■ **WHAT THE TASK REQUIRES**
Would it be possible to write out each entry below exactly, without the pictures?

■ **DATA PROVIDED**
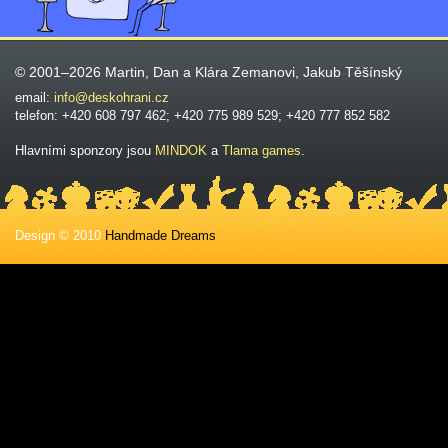
© 2001–2026 Martin, Dan a Klára Zemanovi, Jakub Těšínský
email:
info@deskohrani.cz
telefon: +420 608 797 462; +420 775 989 529; +420 777 852 582
Hlavními sponzory jsou
MINDOK
a
Tlama games
.
Design © 2010
Handmade Dreams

■ **TASK OUTPUT**
© 2001–2026 Martin, Dan a Klára Zemanovi, Jakub Těšínský
email:
info@deskohrani.cz
telefon: +420 608 797 462; +420 775 989 529; +420 777 852 582
Hlavními sponzory jsou
MINDOK
a
Tlama games
.
Design © 2010
Handmade Dreams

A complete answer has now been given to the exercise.